BAB II
PEMBAHASAN
A.
Buruk Sangka
حَدِيْثُ أَبِي هُرَيْرَةَ ر.ض : أَنَّ رَسُوْلَ اللهِ ص.م قَالَ: إِيَّاكُمْ
وَالظَّنِّ، فَإِنَّ الظَّنَّ أَكْذَبُ الْحَدِيْثِ. وَلاَ تَحَسَّسُوْا، وَلاَ
تَجَسَّسُوْا، وَلاَ تَنَاجَشُوْا، وَلاَ تَحَاسَدُوْا، وَلاَ تَبَاغَضُوْا، وَلاَ
تَدَابَرُوْا، وَكُوْنُوْا عِبَادَ اللهِ إِخْوَانًا.
Artinya:
“Abu Hurairah r.a berkata, Rasulullah SAW, bersabda,
”Jauhilah oleh kalian berprasangka, karena prasangka itu perkataan yang paling
dusta, janganlah kalian mencari-cari berita, keburukan, menambah-nambahkan
barang yang tidak ingin dibelinya, hasud, membenci, membelakangi, tetapi
jadilah hamba Allah yang bersaudara”.(Riwayat Bukhari Muslim).[1]

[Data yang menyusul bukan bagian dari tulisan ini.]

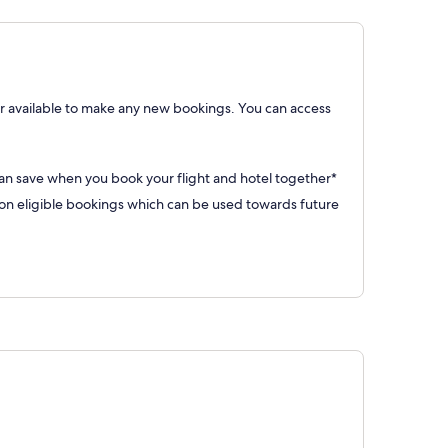
 available to make any new bookings. You can access
can save when you book your flight and hotel together*
 eligible bookings which can be used towards future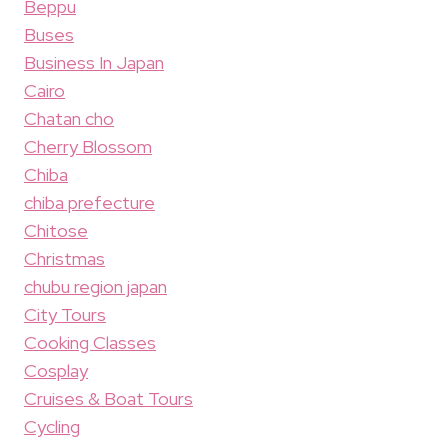
Beppu
Buses
Business In Japan
Cairo
Chatan cho
Cherry Blossom
Chiba
chiba prefecture
Chitose
Christmas
chubu region japan
City Tours
Cooking Classes
Cosplay
Cruises & Boat Tours
Cycling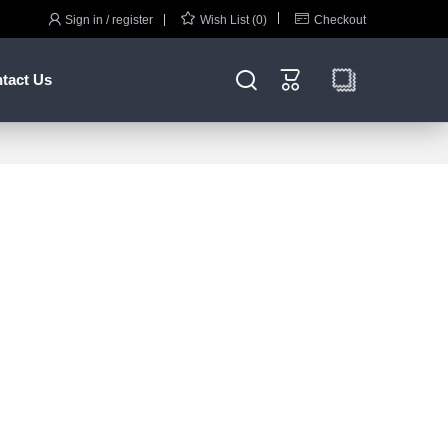



Sign in / register
Wish List (0)
Checkout


tact Us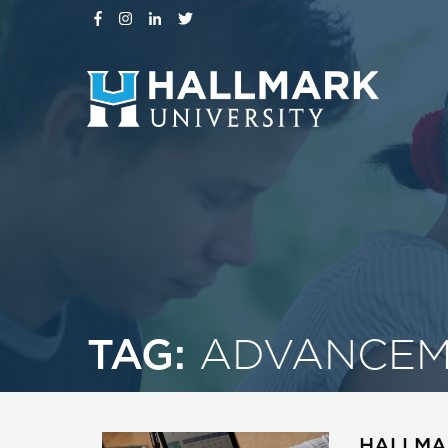
TAG:
ADVANCEM
HALLMA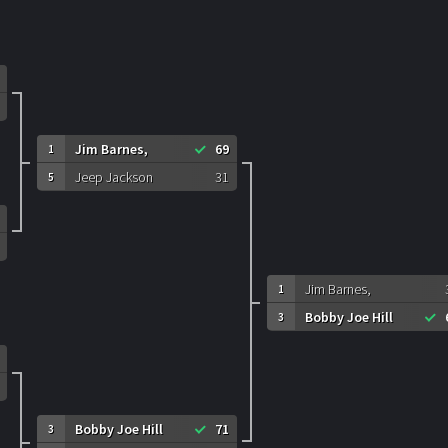
Jim Barnes,
69
1
Jeep Jackson
31
5
Jim Barnes,
1
Bobby Joe Hill
3
Bobby Joe Hill
71
3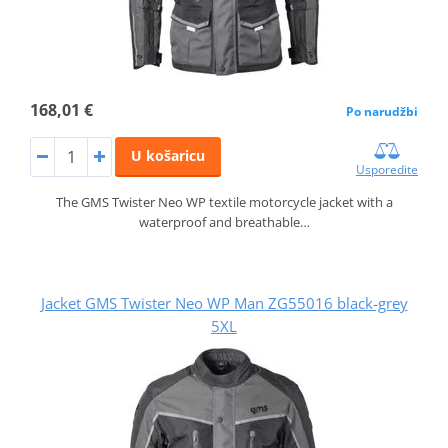
168,01 €
Po narudžbi
U košaricu
Usporedite
The GMS Twister Neo WP textile motorcycle jacket with a
waterproof and breathable…
Jacket GMS Twister Neo WP Man ZG55016 black-grey
5XL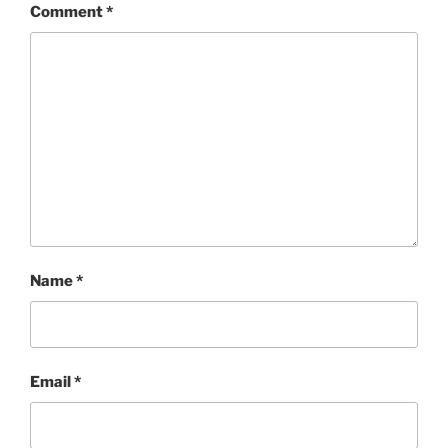
Comment
*
Name
*
Email
*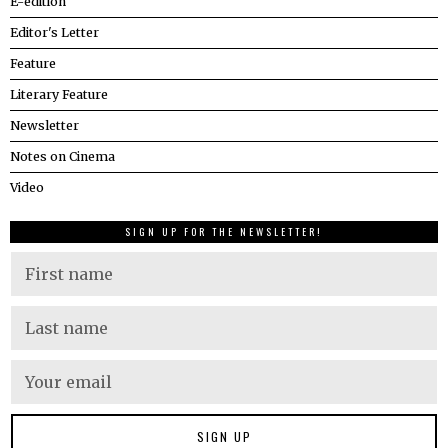
E-edition
Editor's Letter
Feature
Literary Feature
Newsletter
Notes on Cinema
Video
SIGN UP FOR THE NEWSLETTER!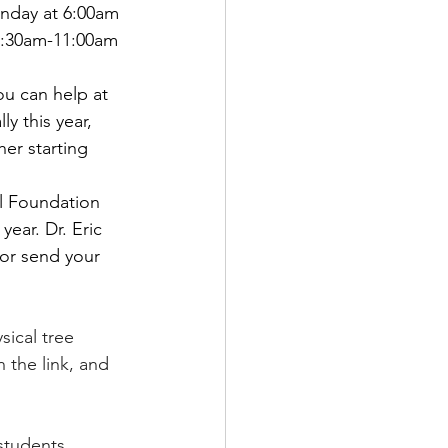
nday at 6:00am 
10:30am-11:00am 
ou can help at 
y this year, 
 starting       
l Foundation 
ear. Dr. Eric 
 or send your 
ical tree       
 the link, and 
students 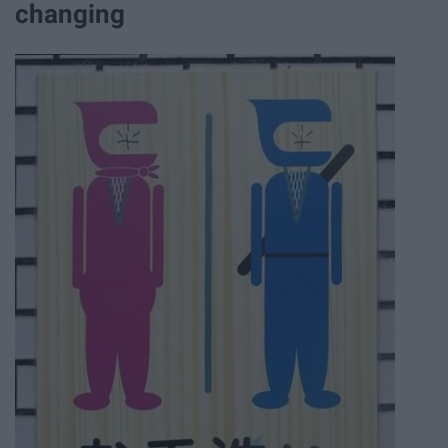
changing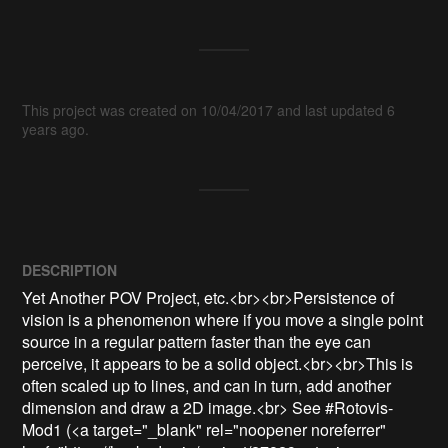
This project was created on 10/04/2017 and last updated 6
years ago.
DESCRIPTION
Yet Another POV Project, etc.<br><br>Persistence of 
vision is a phenomenon where if you move a single point 
source in a regular pattern faster than the eye can 
perceive, it appears to be a solid object.<br><br>This is 
often scaled up to lines, and can in turn, add another 
dimension and draw a 2D image.<br> See #Rotovis-
Mod1 (<a target="_blank" rel="noopener noreferrer" 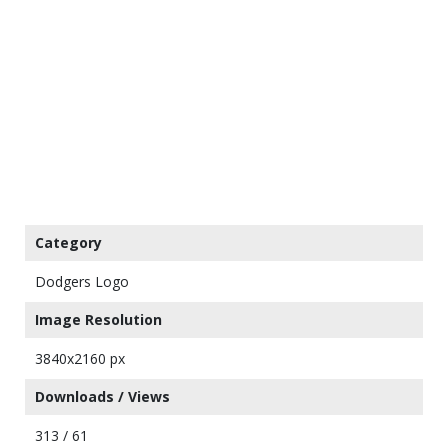
Category
Dodgers Logo
Image Resolution
3840x2160 px
Downloads / Views
313 / 61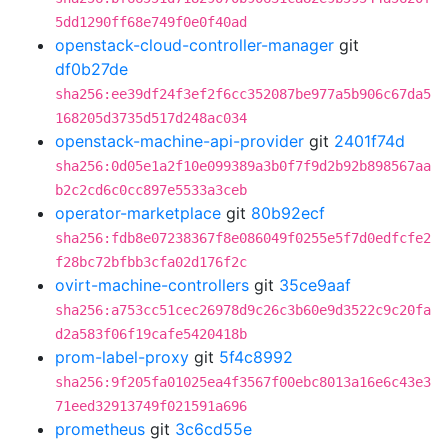
5dd1290ff68e749f0e0f40ad
openstack-cloud-controller-manager
git
df0b27de
sha256:ee39df24f3ef2f6cc352087be977a5b906c67da5
168205d3735d517d248ac034
openstack-machine-api-provider
git
2401f74d
sha256:0d05e1a2f10e099389a3b0f7f9d2b92b898567aa
b2c2cd6c0cc897e5533a3ceb
operator-marketplace
git
80b92ecf
sha256:fdb8e07238367f8e086049f0255e5f7d0edfcfe2
f28bc72bfbb3cfa02d176f2c
ovirt-machine-controllers
git
35ce9aaf
sha256:a753cc51cec26978d9c26c3b60e9d3522c9c20fa
d2a583f06f19cafe5420418b
prom-label-proxy
git
5f4c8992
sha256:9f205fa01025ea4f3567f00ebc8013a16e6c43e3
71eed32913749f021591a696
prometheus
git
3c6cd55e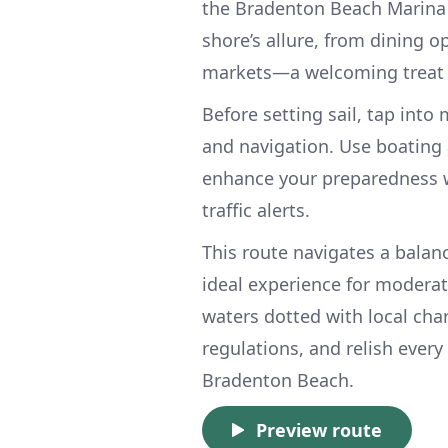
the Bradenton Beach Marina fo
shore’s allure, from dining o
markets—a welcoming treat a
Before setting sail, tap int
and navigation. Use boating a
enhance your preparedness wi
traffic alerts.
This route navigates a bala
ideal experience for moderat
waters dotted with local char
regulations, and relish ever
Bradenton Beach.
Preview route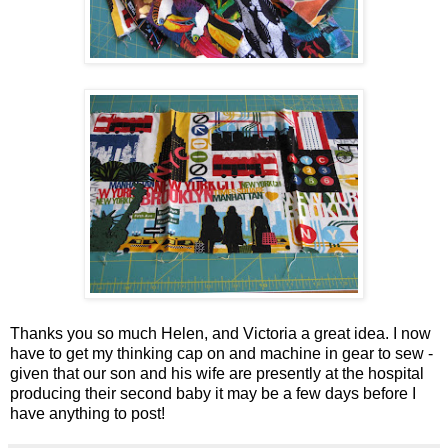
Thanks you so much Helen, and Victoria a great idea. I now
have to get my thinking cap on and machine in gear to sew -
given that our son and his wife are presently at the hospital
producing their second baby it may be a few days before I
have anything to post!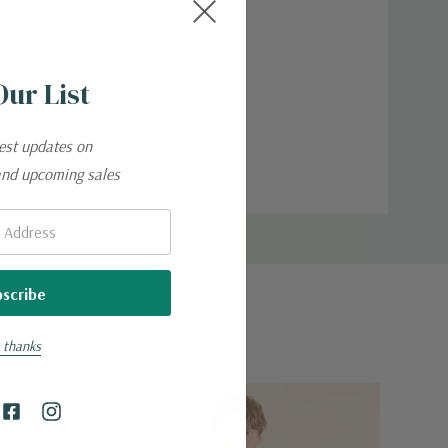
Our List
test updates on
and upcoming sales
 thanks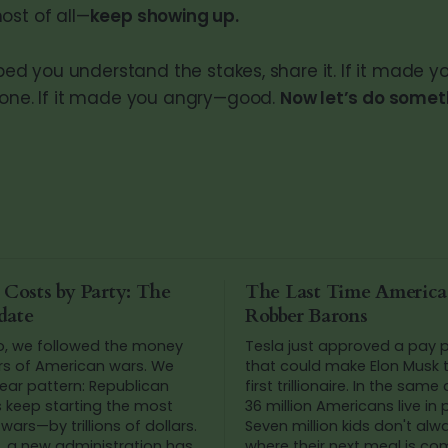
ost of all—
keep showing up.
elped you understand the stakes, share it. If it made yo
eone. If it made you angry—good.
Now let’s do someth
 Costs by Party: The
The Last Time Americ
date
Robber Barons
o, we followed the money
Tesla just approved a pay
rs of American wars. We
that could make Elon Musk t
ear pattern: Republican
first trillionaire. In the same
s keep starting the most
36 million Americans live in 
wars—by trillions of dollars.
Seven million kids don't al
, a new administration has
where their next meal is co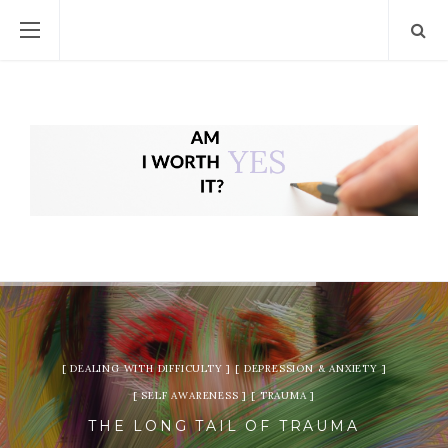
DEALING WITH DIFFICULTY
DEPRESSION & ANXIETY
SELF AWARENESS
TRAUMA
THE LONG TAIL OF TRAUMA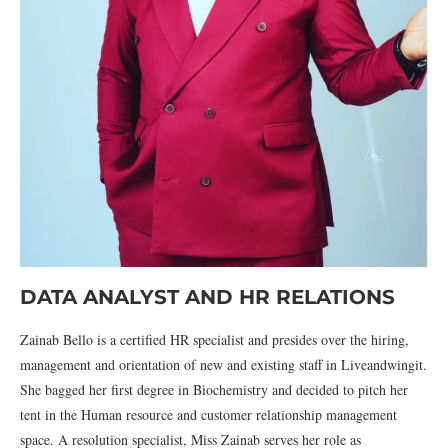
DATA ANALYST AND HR RELATIONS
Zainab Bello is a certified HR specialist and presides over the hiring,
management and orientation of new and existing staff in Liveandwingit.
She bagged her first degree in Biochemistry and decided to pitch her
tent in the Human resource and customer relationship management
space. A resolution specialist, Miss Zainab serves her role as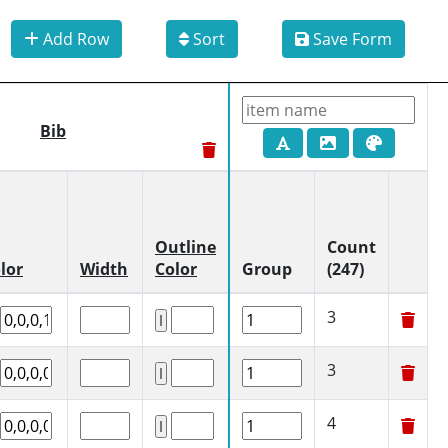
Add Row
Sort
Save Form
Bib
Outline
Count
lor
Width
Color
Group
(247)
3
3
4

Buruk sangka di dalam agama Islam
disebut suuzan. Kebalikannya adalah Husnuzan artinya baik sangka. Buruk sangka
akan mendapatkan dosa, karena akan merusak keharmonisan rumah tangga, keluarga,
maupun keharmonisan kehidupan masyarakat.[2]
Hadits tersebut memberi peringatan
dan pelajaran kepada kita semua, banyak
terjadi persengketaan dalam bermasyarakat karena sikap buruk sangka.
Kadang-kadang masalah kecil bisa menjadi besar sehingga timbul rasa dengki dan
dendam yang berkepanjangan. Oleh sebab itu, setiap orang yang ingin mendapat
ridha Allah hendaklah selalu berprasangka baik (husnuzon).[3]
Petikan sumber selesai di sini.